創作には制約がほしいって話

ヨシタケシンスケさんのエッセイを読んでいたら、すごくわかるわかるー! っていう話があった。

イラストレーターとして、たとえば小説のさし絵を入れるって仕事をもらったときに、「どこでも好きなところに絵をつけてください」っていわれるのは、すごく困るっていうお話。

だって、どこのシーンにも絵はつけられるんです。絵を描く仕事をしているので、どこでも掬いようはあるんです。
それを、何でもいいって言われると、まず全ページ考えないといけない。
全部考えて、そこでどっちがおもしろいかって、トーナメント戦をするようになってしまう。
で、これのほうがおもしろいとか、こっちはつまらないから、じゃあやめようとかやって、たった三つ描くために、百個以上考えないといけなくなる。自分でも、すごい効率が悪いと思う。
むしろ、こことこことここって決めてくださいって。そうしたら、その前後で、そこにあるべき一番いい絵を提案できます、って。
選択肢は狭ければ狭いほど、こちらとしては幅が広げられるんです。
そういうタイプの人間は、条件が、お題が多ければ多いほど、多分クオリティは上がるんですよ。その状況を満たすにはどうすればいいか、かつその条件に挙げられてないことをどう盛り込めばいいかっていうところに集中できるので。
----- ヨシタケシンスケ『思わず考えちゃう』より

僕は小説を書く側の方だけど、商業でお仕事するときは、完全にこれ。

作家っていうと、自分の表現したいものを描くっていうようなイメージがあるし、僕ももともと小説を書きはじめたきっかけは、完全に表現欲だったんだけども。

ただ、制約がないと、とっちらかるんです。
変数があまりにも多すぎて。

お話を0から考えるときって、ジャンル×テーマ×モチーフ×キャラ×ストーリー×演出×文章表現……って、たくさん考えることがあって、さらにそれぞれについて、大量の変化のパターンや組み合わせを考える。
児童書ではさらに、読者意識みたいなものを、結構しょっちゅう考えます。補正しないとズレるから。
僕、その枝をあっちこっちに伸ばしすぎて、わけわかんなくなっちゃうタイプなんです。
デビューしてから、ずっとそう。

そういうときに、「今回はこれ!」とか「お題はこんなふう!」とか「こういうカラー!」っていうポイントポイントがあると、よかった、その部分の考える頭をほかの部分に割り振れる……となって、自然にクオリティが上がっていくし、自分の描きたかったこともいいバランスで入れこめる。
(もちろん、そのポイントがあんまりニガテだったりするとダメなんだけど)

僕、編集者に一番頼っているのは、じつはこの部分だったりする。
ポイントさえ決まれば、それをどう実現するかは、まかせといて! っていう。

で、新人のころって、このへん結構自然に機能するんです。
編集者が作家に対して、思ったこというので。
だけど歳食っていくと、ヘンに気を遣われてしまったり、作家の意向を尊重されてしまうことも増えてきたりする。(されてしまう、っていうのもヘンなんだけど…)

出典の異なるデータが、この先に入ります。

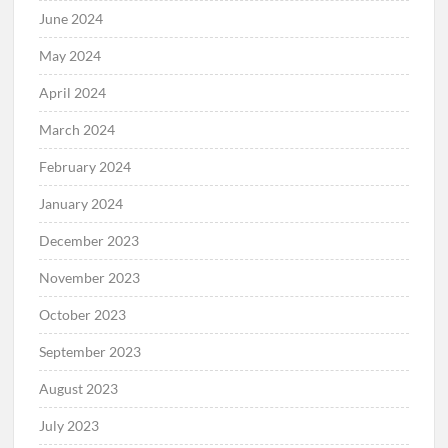
June 2024
May 2024
April 2024
March 2024
February 2024
January 2024
December 2023
November 2023
October 2023
September 2023
August 2023
July 2023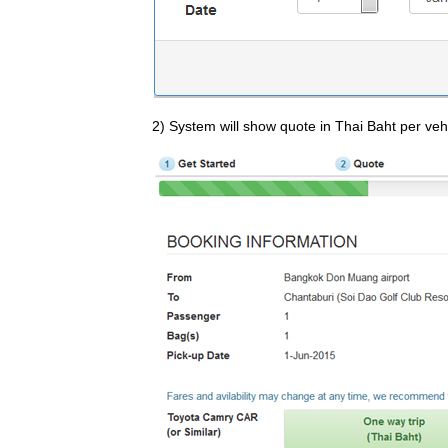
2) System will show quote in Thai Baht per vehi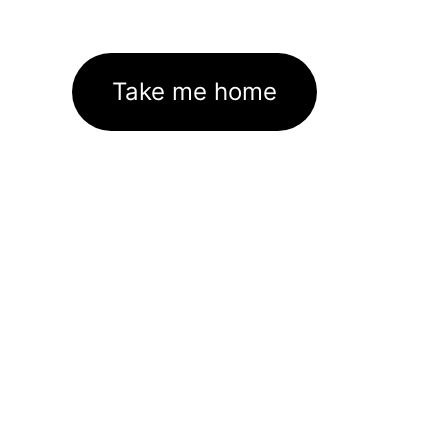
Take me home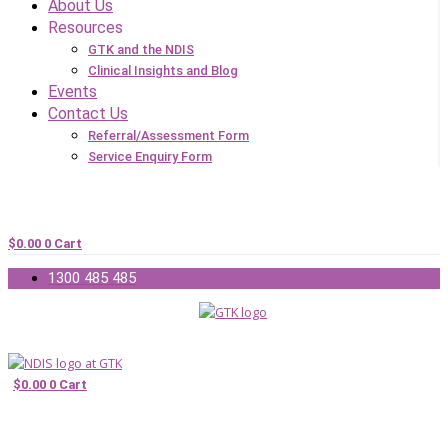
About Us
Resources
GTK and the NDIS
Clinical Insights and Blog
Events
Contact Us
Referral/Assessment Form
Service Enquiry Form
$
0.00
0
Cart
1300 485 485
$
0.00
0
Cart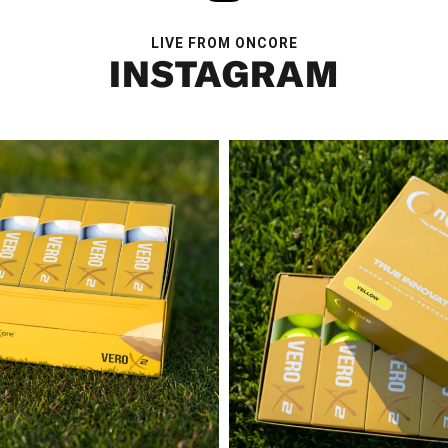
LIVE FROM ONCORE
INSTAGRAM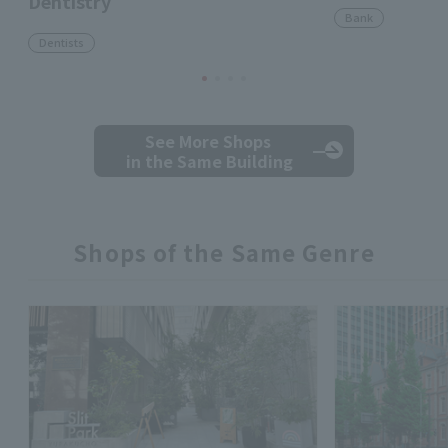
Dentistry
Bank
Dentists
See More Shops
in the Same Building
Shops of the Same Genre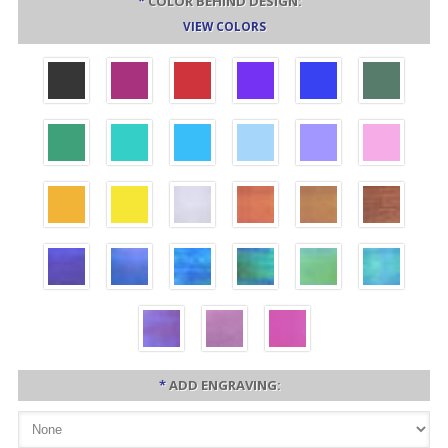
*
COLOR BEHIND DESIGN:
VIEW COLORS
*
ADD ENGRAVING: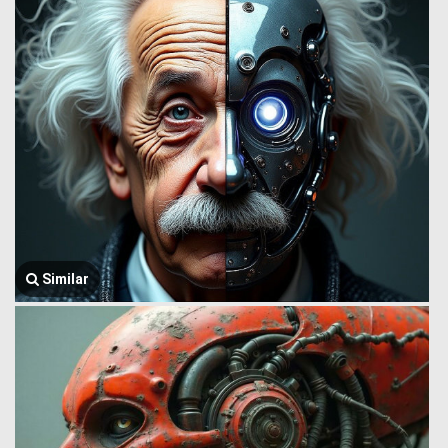
Similar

それがうれしい人もいるのだろうけど、僕はあまり、そういうタイプじゃなくて。
だって自分で決めなくちゃいけない場合、ブレーキまで自分でかけなくちゃいけないし。疲れるし。
はじめから、
「この枠内で、このルールの範囲内で遊んで!」
っていわれた方が、ブレーキなしでいけるよなぁと。

だから、自分の表現欲をスタート地点にして書くものは、それはもう趣味の範疇の書き物でいいかなと思っていて、商業ではべつのスタート地点がほしいなと。よく思っていたりします。